SP Setia: GST not payable for land

  • Business
  • Friday, 11 Jan 2019

“We believe the outlook for SP Setia remains stable premised on its strong unbilled sales of RM10.95bil and overseas contribution beginning 2020,” AmInvestment said in a note.

PETALING JAYA: SP Setia Bhd’s wholly owned subsidiary, Setia Fontaines Sdn Bhd, has received solicitor advice that the acquisition of five adjoining parcels of freehold land should be goods and services tax (GST) exempted.

In a filing with Bursa Malaysia yesterday, SP Setia said the tax exemption would be pursuant to item 1(1) of the first schedule of the GST (exempt supply) order 2014.

“Setia Fontaines disagrees with the position taken by Boustead Plantations Bhd, and hence, strongly believes that GST is not payable for the parcels of land acquired.”

To recap, CIMB Islamic Trustee Bhd and Boustead Plantations had filed a writ of summons and a statement of claim on Setia Fontaines on Dec 28, 2018, claiming for relief against the defendant (Setia Fontaines) on account of the defendant’s breach of a sale and purchase agreement dated Dec 22, 2016.

Specifically, Boustead Plantations’ claims are in relation to a refund under the GST Act, whereby the declaration is that the GST is chargeable to the sum of RM37.21mil on the sale of land by CIMB Trustee.

Secondly, it is claiming damages amounting to RM37.21mil to be paid by Setia Fontaines to the plaintiffs.

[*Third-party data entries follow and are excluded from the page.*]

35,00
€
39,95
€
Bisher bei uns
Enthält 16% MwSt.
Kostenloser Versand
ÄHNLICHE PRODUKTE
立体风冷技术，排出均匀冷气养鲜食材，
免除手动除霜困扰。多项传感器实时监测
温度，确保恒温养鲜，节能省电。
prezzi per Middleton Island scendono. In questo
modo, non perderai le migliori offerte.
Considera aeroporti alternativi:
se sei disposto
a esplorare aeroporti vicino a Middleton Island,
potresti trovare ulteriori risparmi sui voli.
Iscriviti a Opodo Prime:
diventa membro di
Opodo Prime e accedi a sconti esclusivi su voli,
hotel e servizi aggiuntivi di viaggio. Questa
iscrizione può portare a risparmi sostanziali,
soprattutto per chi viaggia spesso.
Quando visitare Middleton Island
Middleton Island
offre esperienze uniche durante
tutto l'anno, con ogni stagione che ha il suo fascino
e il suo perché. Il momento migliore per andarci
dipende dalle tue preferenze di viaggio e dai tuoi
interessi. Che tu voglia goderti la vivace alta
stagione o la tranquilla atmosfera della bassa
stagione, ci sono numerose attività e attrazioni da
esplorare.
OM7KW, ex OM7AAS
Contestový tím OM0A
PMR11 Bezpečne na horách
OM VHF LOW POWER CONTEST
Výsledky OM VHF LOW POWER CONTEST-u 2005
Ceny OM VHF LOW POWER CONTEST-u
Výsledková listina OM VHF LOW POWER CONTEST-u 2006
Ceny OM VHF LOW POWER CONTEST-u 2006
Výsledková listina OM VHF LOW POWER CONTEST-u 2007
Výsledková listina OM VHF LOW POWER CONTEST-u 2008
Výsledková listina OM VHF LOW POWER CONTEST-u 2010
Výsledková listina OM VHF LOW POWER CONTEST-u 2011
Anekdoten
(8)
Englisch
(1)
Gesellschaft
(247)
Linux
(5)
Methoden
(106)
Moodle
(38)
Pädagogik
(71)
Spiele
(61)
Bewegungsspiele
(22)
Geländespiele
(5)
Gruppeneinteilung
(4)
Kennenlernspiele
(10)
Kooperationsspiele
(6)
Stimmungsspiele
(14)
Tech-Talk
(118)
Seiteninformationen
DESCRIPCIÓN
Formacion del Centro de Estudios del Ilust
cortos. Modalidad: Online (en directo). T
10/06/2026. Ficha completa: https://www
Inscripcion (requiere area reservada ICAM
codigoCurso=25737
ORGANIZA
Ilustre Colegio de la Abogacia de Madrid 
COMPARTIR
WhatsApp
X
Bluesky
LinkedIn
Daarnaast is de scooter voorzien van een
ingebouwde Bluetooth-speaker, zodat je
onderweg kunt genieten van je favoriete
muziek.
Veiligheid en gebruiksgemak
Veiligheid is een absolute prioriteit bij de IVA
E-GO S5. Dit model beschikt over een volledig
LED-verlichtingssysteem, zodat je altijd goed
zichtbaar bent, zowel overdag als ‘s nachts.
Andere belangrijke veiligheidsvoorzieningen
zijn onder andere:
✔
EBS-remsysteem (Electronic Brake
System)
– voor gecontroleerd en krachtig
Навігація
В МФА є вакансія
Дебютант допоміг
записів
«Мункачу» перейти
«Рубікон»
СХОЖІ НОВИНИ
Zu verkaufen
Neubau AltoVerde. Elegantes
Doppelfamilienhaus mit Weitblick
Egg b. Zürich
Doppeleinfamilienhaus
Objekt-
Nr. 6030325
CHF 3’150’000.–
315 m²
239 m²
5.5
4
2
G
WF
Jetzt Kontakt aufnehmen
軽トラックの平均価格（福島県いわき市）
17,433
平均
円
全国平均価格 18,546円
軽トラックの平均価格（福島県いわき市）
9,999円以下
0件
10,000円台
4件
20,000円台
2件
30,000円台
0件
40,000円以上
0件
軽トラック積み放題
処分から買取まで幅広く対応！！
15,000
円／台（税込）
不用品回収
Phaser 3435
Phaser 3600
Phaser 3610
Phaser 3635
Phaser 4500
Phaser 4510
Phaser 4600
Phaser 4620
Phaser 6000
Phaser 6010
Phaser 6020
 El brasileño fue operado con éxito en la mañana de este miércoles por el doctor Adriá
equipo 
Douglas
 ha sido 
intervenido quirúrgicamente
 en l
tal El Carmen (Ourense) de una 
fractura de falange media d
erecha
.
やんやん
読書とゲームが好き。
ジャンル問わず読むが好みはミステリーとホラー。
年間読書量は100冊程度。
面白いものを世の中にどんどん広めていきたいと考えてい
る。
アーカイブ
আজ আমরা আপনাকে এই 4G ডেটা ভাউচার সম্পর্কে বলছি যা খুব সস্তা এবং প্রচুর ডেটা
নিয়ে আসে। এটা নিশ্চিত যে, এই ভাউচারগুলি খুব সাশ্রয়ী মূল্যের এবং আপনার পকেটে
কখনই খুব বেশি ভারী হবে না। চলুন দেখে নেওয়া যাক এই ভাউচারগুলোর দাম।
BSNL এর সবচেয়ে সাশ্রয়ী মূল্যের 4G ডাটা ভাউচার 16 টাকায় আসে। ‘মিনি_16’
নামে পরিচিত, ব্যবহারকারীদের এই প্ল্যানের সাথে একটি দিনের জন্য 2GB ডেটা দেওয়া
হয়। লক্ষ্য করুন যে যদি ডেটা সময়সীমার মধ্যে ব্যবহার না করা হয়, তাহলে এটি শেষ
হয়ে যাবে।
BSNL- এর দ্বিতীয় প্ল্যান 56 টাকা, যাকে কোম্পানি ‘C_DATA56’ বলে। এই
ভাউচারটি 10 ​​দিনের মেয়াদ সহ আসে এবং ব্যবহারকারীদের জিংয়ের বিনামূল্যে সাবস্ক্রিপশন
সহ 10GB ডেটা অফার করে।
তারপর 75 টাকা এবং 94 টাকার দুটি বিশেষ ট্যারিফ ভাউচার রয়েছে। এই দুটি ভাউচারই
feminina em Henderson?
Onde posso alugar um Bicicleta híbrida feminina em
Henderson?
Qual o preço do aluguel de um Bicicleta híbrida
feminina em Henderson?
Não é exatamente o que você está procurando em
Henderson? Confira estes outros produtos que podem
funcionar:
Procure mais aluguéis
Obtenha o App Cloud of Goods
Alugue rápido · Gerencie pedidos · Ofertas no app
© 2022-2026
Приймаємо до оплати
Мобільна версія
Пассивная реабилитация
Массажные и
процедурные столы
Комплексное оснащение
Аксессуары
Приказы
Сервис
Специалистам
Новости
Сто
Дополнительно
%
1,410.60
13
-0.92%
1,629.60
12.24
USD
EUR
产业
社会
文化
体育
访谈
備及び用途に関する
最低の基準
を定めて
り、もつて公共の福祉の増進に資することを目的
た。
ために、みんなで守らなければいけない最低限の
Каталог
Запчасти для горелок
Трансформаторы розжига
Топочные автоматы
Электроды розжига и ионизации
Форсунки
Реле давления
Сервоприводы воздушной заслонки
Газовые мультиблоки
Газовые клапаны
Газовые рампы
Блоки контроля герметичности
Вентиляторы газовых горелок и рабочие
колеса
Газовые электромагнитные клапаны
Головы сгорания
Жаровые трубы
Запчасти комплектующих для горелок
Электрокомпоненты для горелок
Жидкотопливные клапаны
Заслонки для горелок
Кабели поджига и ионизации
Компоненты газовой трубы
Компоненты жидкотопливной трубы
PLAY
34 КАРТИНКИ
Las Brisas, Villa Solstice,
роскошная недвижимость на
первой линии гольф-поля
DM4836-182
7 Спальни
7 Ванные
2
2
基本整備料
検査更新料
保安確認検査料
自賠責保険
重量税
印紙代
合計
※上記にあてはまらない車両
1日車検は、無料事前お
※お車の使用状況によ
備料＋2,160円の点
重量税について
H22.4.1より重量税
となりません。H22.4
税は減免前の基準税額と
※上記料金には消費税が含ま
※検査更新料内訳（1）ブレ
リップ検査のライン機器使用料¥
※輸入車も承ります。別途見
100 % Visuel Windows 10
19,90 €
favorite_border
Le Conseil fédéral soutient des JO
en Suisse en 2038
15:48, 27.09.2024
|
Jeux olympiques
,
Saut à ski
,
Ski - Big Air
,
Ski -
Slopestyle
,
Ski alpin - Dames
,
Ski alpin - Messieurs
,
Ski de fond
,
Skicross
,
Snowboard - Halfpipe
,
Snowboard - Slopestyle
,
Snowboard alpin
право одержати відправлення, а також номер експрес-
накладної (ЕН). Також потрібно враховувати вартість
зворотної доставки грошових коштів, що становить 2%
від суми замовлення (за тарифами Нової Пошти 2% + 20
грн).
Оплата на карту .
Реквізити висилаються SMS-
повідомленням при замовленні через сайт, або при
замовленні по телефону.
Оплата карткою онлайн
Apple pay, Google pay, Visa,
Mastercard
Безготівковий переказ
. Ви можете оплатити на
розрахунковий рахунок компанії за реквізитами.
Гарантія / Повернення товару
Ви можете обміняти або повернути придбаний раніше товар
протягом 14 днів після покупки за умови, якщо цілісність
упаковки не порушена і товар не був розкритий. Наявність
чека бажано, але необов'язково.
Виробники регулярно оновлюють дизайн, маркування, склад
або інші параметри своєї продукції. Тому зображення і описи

Thirdly, it is claiming for interest at the rate of 8% per annum (or a rate deemed fit by the Court) computed from Oct 31, 2017 until full settlement by the defendant; and other costs or other relief deemed fit by the Court.

Setia Fontaines has 14 days from the date of receipt of the writ of summons to enter its appearance in the suit, and the matter has been fixed for case management on Jan 28, 2019.

Boustead Plantations said that in consultation with its solicitors, the board is of the view that it has a good case in this suit and is, therefore, positive on the outcome of the litigation.

For the third quarter ended Sept 30, the group posted a lower net profit of RM65.19mil, down 81.3% from RM348.89mil in the corresponding period last year during which it registered a significant profit contribution from the completion of phase one of the Battersea Power Station in London, United Kingdom.

Consequently, SP Setia’s earnings per share (EPS) fell to 1.67 sen from 9.10 sen previously.

During the quarter in review, SP Setia’s revenue fell 6.1% to RM993mil from RM1.06bil in the previous corresponding quarter.

For the cumulative period, the group’s net profit stood at RM569.41mil for the nine months to September 2018, down 20% from RM711.57mil in the previous corresponding period, resulting in a lower EPS of 14.07 sen, compared with 20.31 sen previously.

Revenue fell 12.8% to RM2.57bil from RM2.95bil previously.

Year-to-date, the group has achieved sales of RM3.21bil, of which RM2.32bil, or 72%, came from local projects, while international projects contributed RM894.5mil, or 28% of the total sales. For the remaining months of 2018, SP Setia said the group’s launches would focus on the local market, with emphasis on launches of mid-range landed properties in the Klang Valley and Johor Baru.